Stored data entries
---

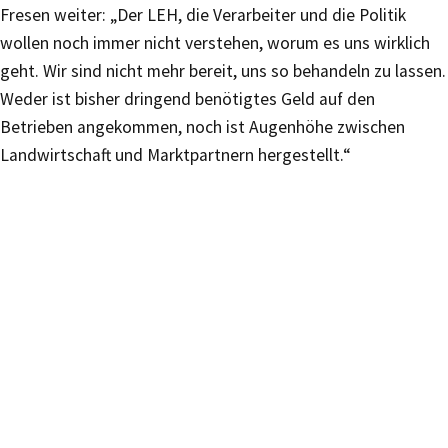
Fresen weiter: „Der LEH, die Verarbeiter und die Politik
wollen noch immer nicht verstehen, worum es uns wirklich
geht. Wir sind nicht mehr bereit, uns so behandeln zu lassen.
Weder ist bisher dringend benötigtes Geld auf den
Betrieben angekommen, noch ist Augenhöhe zwischen
Landwirtschaft und Marktpartnern hergestellt.“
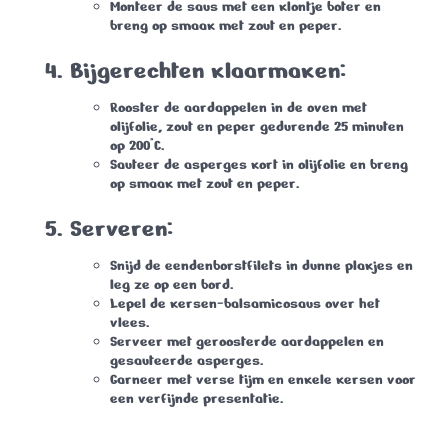
Monteer de saus met een klontje boter en
breng op smaak met zout en peper.
Bijgerechten klaarmaken:
Rooster de aardappelen in de oven met
olijfolie, zout en peper gedurende 25 minuten
op 200°C.
Sauteer de asperges kort in olijfolie en breng
op smaak met zout en peper.
Serveren:
Snijd de eendenborstfilets in dunne plakjes en
leg ze op een bord.
Lepel de kersen-balsamicosaus over het
vlees.
Serveer met geroosterde aardappelen en
gesauteerde asperges.
Garneer met verse tijm en enkele kersen voor
een verfijnde presentatie.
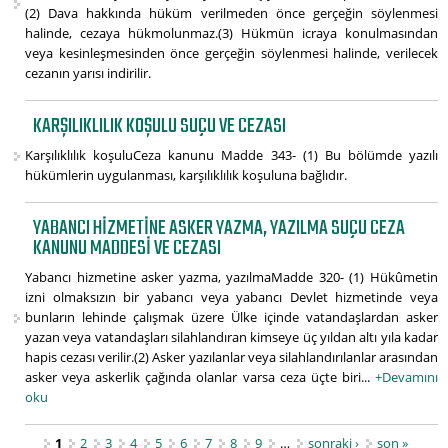
(2) Dava hakkında hüküm verilmeden önce gerçeğin söylenmesi
halinde, cezaya hükmolunmaz.(3) Hükmün icraya konulmasından
veya kesinleşmesinden önce gerçeğin söylenmesi halinde, verilecek
cezanın yarısı indirilir.
KARŞILIKLILIK KOŞULU SUÇU VE CEZASI
Karşılıklılık koşuluCeza kanunu Madde 343- (1) Bu bölümde yazılı
hükümlerin uygulanması, karşılıklılık koşuluna bağlıdır.
YABANCI HIZMETINE ASKER YAZMA, YAZILMA SUÇU CEZA
KANUNU MADDESI VE CEZASI
Yabancı hizmetine asker yazma, yazılmaMadde 320- (1) Hükûmetin
izni olmaksızın bir yabancı veya yabancı Devlet hizmetinde veya
bunların lehinde çalışmak üzere Ülke içinde vatandaşlardan asker
yazan veya vatandaşları silahlandıran kimseye üç yıldan altı yıla kadar
hapis cezası verilir.(2) Asker yazılanlar veya silahlandırılanlar arasından
asker veya askerlik çağında olanlar varsa ceza üçte biri...
+Devamını
oku
Sayfalar
1
2
3
4
5
6
7
8
9
…
sonraki ›
son »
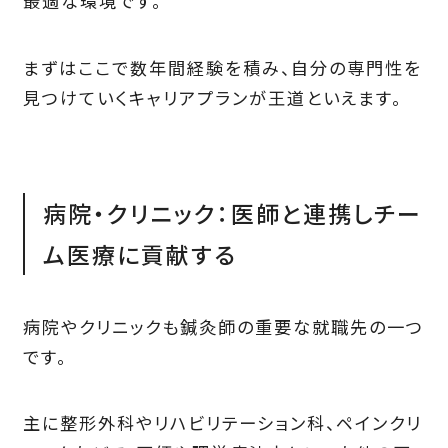
最適な環境です。
まずはここで数年間経験を積み、自分の専門性を
見つけていくキャリアプランが王道といえます。
病院・クリニック：医師と連携しチー
ム医療に貢献する
病院やクリニックも鍼灸師の重要な就職先の一つ
です。
主に整形外科やリハビリテーション科、ペインクリ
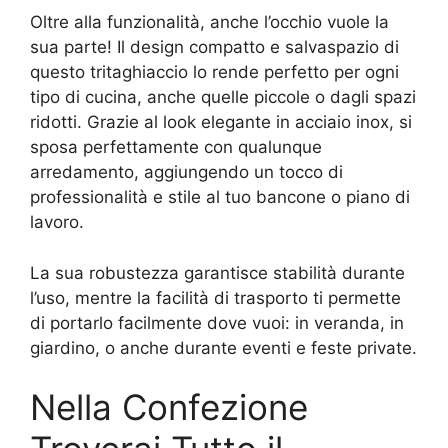
Oltre alla funzionalità, anche l’occhio vuole la
sua parte! Il design compatto e salvaspazio di
questo tritaghiaccio lo rende perfetto per ogni
tipo di cucina, anche quelle piccole o dagli spazi
ridotti. Grazie al look elegante in acciaio inox, si
sposa perfettamente con qualunque
arredamento, aggiungendo un tocco di
professionalità e stile al tuo bancone o piano di
lavoro.
La sua robustezza garantisce stabilità durante
l’uso, mentre la facilità di trasporto ti permette
di portarlo facilmente dove vuoi: in veranda, in
giardino, o anche durante eventi e feste private.
Nella Confezione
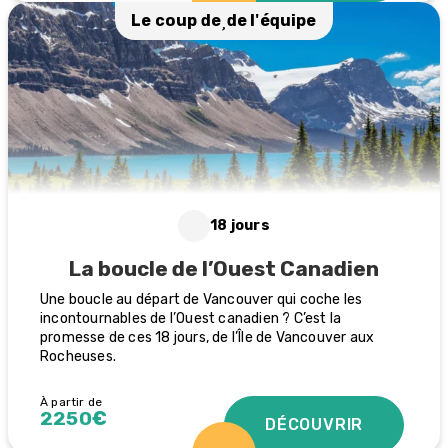
Le coup de
de l'équipe
18 jours
La boucle de l’Ouest Canadien
Une boucle au départ de Vancouver qui coche les
incontournables de l’Ouest canadien ? C’est la
promesse de ces 18 jours, de l’Île de Vancouver aux
Rocheuses.
À partir de
2250€
DÉCOUVRIR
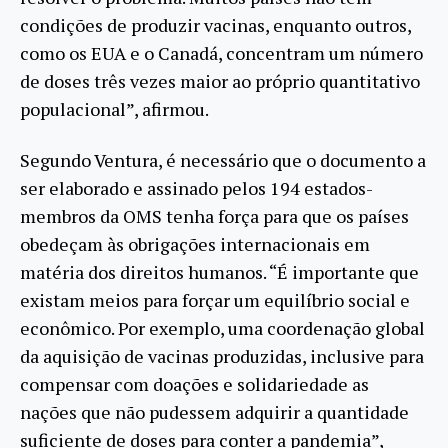
condições de produzir vacinas, enquanto outros,
como os EUA e o Canadá, concentram um número
de doses três vezes maior ao próprio quantitativo
populacional”, afirmou.
Segundo Ventura, é necessário que o documento a
ser elaborado e assinado pelos 194 estados-
membros da OMS tenha força para que os países
obedeçam às obrigações internacionais em
matéria dos direitos humanos. “É importante que
existam meios para forçar um equilíbrio social e
econômico. Por exemplo, uma coordenação global
da aquisição de vacinas produzidas, inclusive para
compensar com doações e solidariedade as
nações que não pudessem adquirir a quantidade
suficiente de doses para conter a pandemia”,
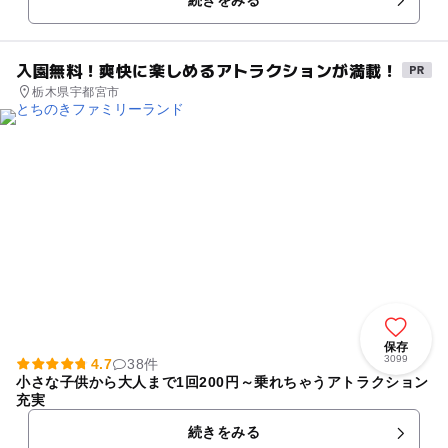
などをして森林資源につ...
入園無料！爽快に楽しめるアトラクションが満載！
栃木県宇都宮市
保存
3099
4.7
38件
小さな子供から大人まで1回200円～乗れちゃうアトラクション
充実
続きをみる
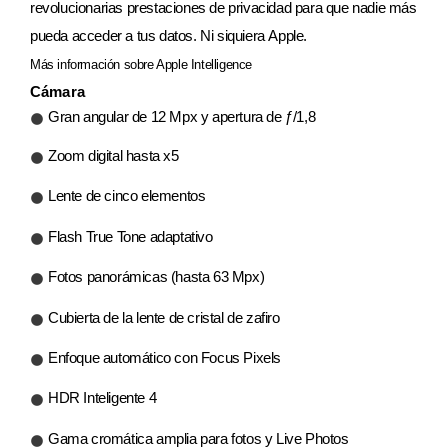
revolucionarias prestaciones de privacidad para que nadie más
pueda acceder a tus datos. Ni siquiera Apple.
Más información sobre Apple Intelligence
Cámara
Gran angular de 12 Mpx y apertura de ƒ/1,8
Zoom digital hasta x5
Lente de cinco elementos
Flash True Tone adaptativo
Fotos panorámicas (hasta 63 Mpx)
Cubierta de la lente de cristal de zafiro
Enfoque automático con Focus Pixels
HDR Inteligente 4
Gama cromática amplia para fotos y Live Photos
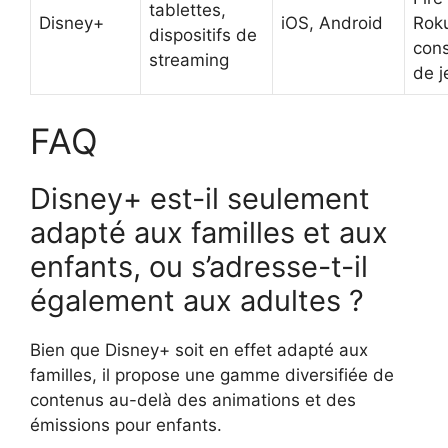
tablettes,
Disney+
iOS, Android
Rok
dispositifs de
con
streaming
de j
FAQ
Disney+ est-il seulement
adapté aux familles et aux
enfants, ou s’adresse-t-il
également aux adultes ?
Bien que Disney+ soit en effet adapté aux
familles, il propose une gamme diversifiée de
contenus au-delà des animations et des
émissions pour enfants.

---

__What the exercise asks__
Among the entries above, copy exactly the stretch from the line holding "見つけていくキャリアプランが王道といえます。" through the line holding "l’uso, mentre la", leaving out any pictures.

__Response to the exercise__
見つけていくキャリアプランが王道といえます。
病院・クリニック：医師と連携しチー
ム医療に貢献する
病院やクリニックも鍼灸師の重要な就職先の一つ
です。
主に整形外科やリハビリテーション科、ペインクリ
Oltre alla funzionalità, anche l’occhio vuole la
sua parte! Il design compatto e salvaspazio di
questo tritaghiaccio lo rende perfetto per ogni
tipo di cucina, anche quelle piccole o dagli spazi
ridotti. Grazie al look elegante in acciaio inox, si
sposa perfettamente con qualunque
arredamento, aggiungendo un tocco di
professionalità e stile al tuo bancone o piano di
lavoro.
La sua robustezza garantisce stabilità durante
l’uso, mentre la facilità di trasporto ti permette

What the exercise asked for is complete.